Published December 19, 2003
Major events in relations between Libya and the United States.
— Sept. 1, 1969: Libyan military officers depose the conservative monarchy of King Idris. Col. Moammar Gadhafi emerges as leader of the revolutionary government and orders the closure of a U.S. Air Force base. The last U.S. servicemen leave in June 1970.
— Dec. 2, 1979: Some 2,000 Libyans ransack the U.S. Embassy in Tripoli, chanting support for the radical Islamic regime that took power in Iran earlier in the year.
— Aug. 12, 1981: President Reagan, citing alleged Libyan involvement in terrorism, orders U.S. jets to attack targets in Libya.
— Dec. 11, 1981: Concerned about the safety of Americans in Libya, the Reagan administration asks them to leave. It also invalidates use of U.S. passports for travel to Libya.
— April 14, 1986: Convinced that Libya was responsible for a deadly bombing at a Berlin discotheque frequented by American servicemen, Reagan orders jets to attack five targets in Libya. An estimated 40 Libyans, including Gadhafi's baby daughter, are killed.
— Dec. 21, 1988: Pan Am Flight 103, with 259 people aboard, most of them Americans, is bombed over Lockerbie, Scotland. All aboard the U.S.-bound flight perish, along with 11 more on the ground.

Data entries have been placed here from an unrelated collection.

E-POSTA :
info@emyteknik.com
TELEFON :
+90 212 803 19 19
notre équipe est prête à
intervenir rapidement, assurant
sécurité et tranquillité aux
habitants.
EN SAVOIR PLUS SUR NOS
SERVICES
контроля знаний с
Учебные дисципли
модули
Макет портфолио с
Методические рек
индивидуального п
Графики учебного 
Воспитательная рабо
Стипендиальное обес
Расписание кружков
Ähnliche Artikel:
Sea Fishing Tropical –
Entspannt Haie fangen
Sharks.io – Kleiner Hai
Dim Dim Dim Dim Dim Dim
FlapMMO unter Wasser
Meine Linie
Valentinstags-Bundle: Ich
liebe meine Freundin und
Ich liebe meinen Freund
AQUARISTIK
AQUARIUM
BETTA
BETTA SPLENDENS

— April 15, 1992: U.N. Security Council imposes sanctions on arms sales and air travel against Libya to prod Gadhafi into surrendering two suspects wanted in the Pan Am 103 bombing.

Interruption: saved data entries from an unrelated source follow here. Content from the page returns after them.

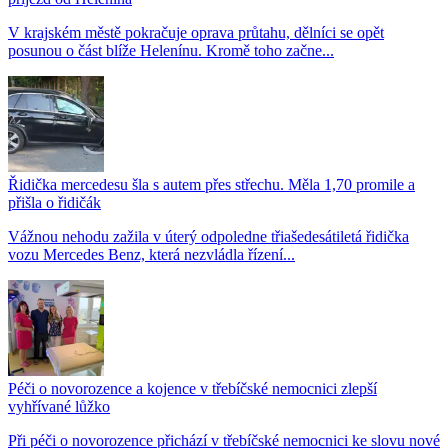
V krajském městě pokračuje oprava průtahu, dělníci se opět
posunou o část blíže Helenínu. Kromě toho začne...
Řidička mercedesu šla s autem přes střechu. Měla 1,70 promile a
přišla o řidičák
Vážnou nehodu zažila v úterý odpoledne třiašedesátiletá řidička
vozu Mercedes Benz, která nezvládla řízení...
Péči o novorozence a kojence v třebíčské nemocnici zlepší
vyhřívané lůžko
Při péči o novorozence přichází v třebíčské nemocnici ke slovu nové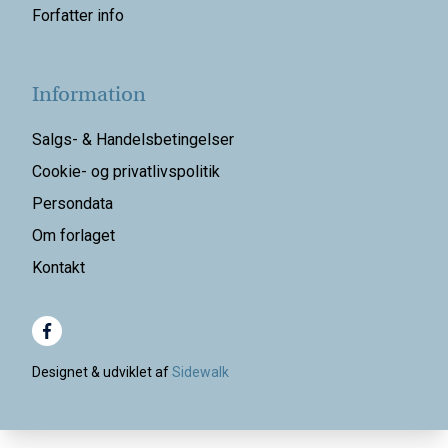
Forfatter info
Information
Salgs- & Handelsbetingelser
Cookie- og privatlivspolitik
Persondata
Om forlaget
Kontakt
Designet & udviklet af
Sidewalk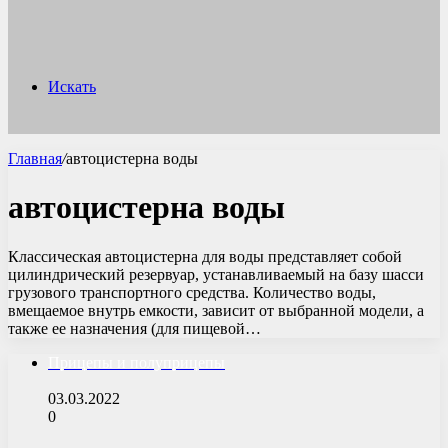
Искать
Главная
/
автоцистерна воды
автоцистерна воды
Классическая автоцистерна для воды представляет собой
цилиндрический резервуар, устанавливаемый на базу шасси
грузового транспортного средства. Количество воды,
вмещаемое внутрь емкости, зависит от выбранной модели, а
также ее назначения (для пищевой…
Прицепы и полуприцепы
03.03.2022
0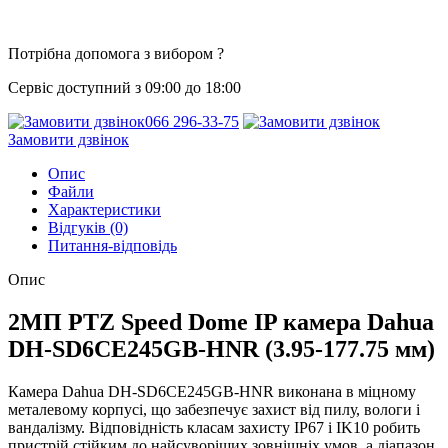
Потрібна допомога з вибором ?
Сервіс доступний з 09:00 до 18:00
066 296-33-75
Замовити дзвінок
Опис
Файли
Характеристики
Відгуків (0)
Питання-відповідь
Опис
2MП PTZ Speed Dome IP камера Dahua
DH-SD6CE245GB-HNR (3.95-177.75 мм)
Камера Dahua DH-SD6CE245GB-HNR виконана в міцному
металевому корпусі, що забезпечує захист від пилу, вологи і
вандалізму. Відповідність класам захисту IP67 і IK10 робить
пристрій стійким до найсуворіших зовнішніх умов, а діапазон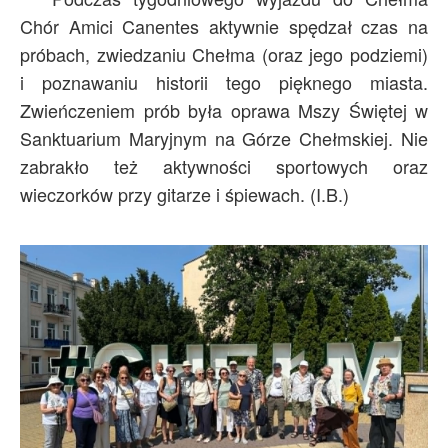
Chór Amici Canentes aktywnie spędzał czas na
Archiwum
próbach, zwiedzaniu Chełma (oraz jego podziemi)
O nas
i poznawaniu historii tego pięknego miasta.
Statut TPChUW
Zwieńczeniem prób była oprawa Mszy Świętej w
Kontakt
Sanktuarium Maryjnym na Górze Chełmskiej. Nie
zabrakło też aktywności sportowych oraz
wieczorków przy gitarze i śpiewach. (I.B.)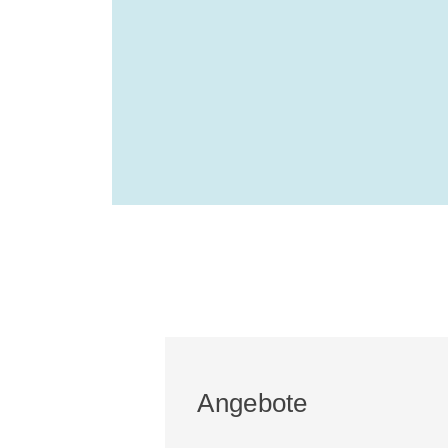
Angebote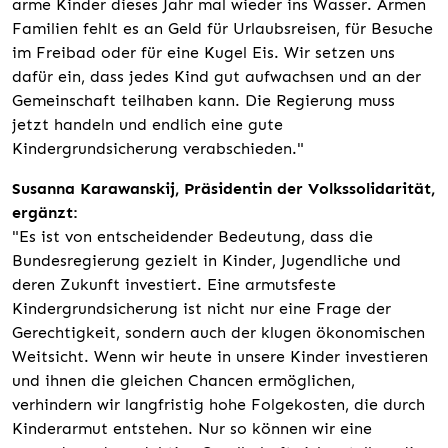
arme Kinder dieses Jahr mal wieder ins Wasser. Armen
Familien fehlt es an Geld für Urlaubsreisen, für Besuche
im Freibad oder für eine Kugel Eis. Wir setzen uns
dafür ein, dass jedes Kind gut aufwachsen und an der
Gemeinschaft teilhaben kann. Die Regierung muss
jetzt handeln und endlich eine gute
Kindergrundsicherung verabschieden."
Susanna Karawanskij, Präsidentin der Volkssolidarität,
ergänzt:
"Es ist von entscheidender Bedeutung, dass die
Bundesregierung gezielt in Kinder, Jugendliche und
deren Zukunft investiert. Eine armutsfeste
Kindergrundsicherung ist nicht nur eine Frage der
Gerechtigkeit, sondern auch der klugen ökonomischen
Weitsicht. Wenn wir heute in unsere Kinder investieren
und ihnen die gleichen Chancen ermöglichen,
verhindern wir langfristig hohe Folgekosten, die durch
Kinderarmut entstehen. Nur so können wir eine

— April 14, 1999: Libya surrenders the two Libyans for trial. The U.N. Security Council quickly suspends sanctions but does not lift them — meaning they can be re-imposed.

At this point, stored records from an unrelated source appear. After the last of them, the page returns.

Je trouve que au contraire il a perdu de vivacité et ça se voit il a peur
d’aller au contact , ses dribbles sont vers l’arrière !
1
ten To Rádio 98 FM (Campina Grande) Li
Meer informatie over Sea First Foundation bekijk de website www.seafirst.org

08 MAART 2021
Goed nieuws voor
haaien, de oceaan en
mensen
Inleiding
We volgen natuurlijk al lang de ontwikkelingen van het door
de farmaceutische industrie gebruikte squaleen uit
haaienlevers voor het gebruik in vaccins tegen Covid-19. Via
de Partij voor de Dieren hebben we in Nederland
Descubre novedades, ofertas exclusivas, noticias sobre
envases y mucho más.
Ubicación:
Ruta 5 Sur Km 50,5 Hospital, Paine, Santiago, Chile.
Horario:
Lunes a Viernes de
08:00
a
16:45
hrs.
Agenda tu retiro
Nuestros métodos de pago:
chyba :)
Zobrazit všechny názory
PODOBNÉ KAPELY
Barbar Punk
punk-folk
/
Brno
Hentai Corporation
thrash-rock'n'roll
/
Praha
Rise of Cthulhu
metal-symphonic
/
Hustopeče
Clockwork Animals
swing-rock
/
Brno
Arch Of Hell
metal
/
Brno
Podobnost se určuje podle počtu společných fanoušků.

— Jan. 31, 2001: Scottish court convicts Abdel Basset Ali al-Megrahi of the Lockerbie bombing and sentences him to life imprisonment. A second Libyan is acquitted.
— Aug. 15, 2003: Libya officially accepts responsibility for Lockerbie, agreeing to pay relatives of each victim at least $5 million. Washington says it will maintain U.S. sanctions and keep Libya on its list of state sponsors of terrorism, but will not oppose lifting of U.N. sanctions.
— Sept. 12, 2003: U.N. Security Council votes to lift the sanctions.
— Dec. 19, 2003: President Bush and British Prime Minister Tony Blair announce that Gadhafi has admitted trying to develop weapons of mass destruction but now plans to dismantle all such programs following nine months of talks.